YOUR INSTRUCTIONS
Using the entries that follow, give the number of lines containing the string "товары". Write nothing besides that number.

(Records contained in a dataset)
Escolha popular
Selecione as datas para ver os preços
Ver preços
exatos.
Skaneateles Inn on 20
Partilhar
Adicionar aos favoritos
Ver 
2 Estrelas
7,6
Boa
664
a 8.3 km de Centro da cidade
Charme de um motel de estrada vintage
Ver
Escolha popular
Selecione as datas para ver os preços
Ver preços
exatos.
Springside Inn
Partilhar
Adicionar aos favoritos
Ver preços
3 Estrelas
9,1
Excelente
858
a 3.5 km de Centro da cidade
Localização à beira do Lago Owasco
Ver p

...

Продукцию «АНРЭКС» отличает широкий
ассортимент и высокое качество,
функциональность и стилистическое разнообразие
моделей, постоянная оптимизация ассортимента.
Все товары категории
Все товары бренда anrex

RESPONSE TO THIS EXERCISE
2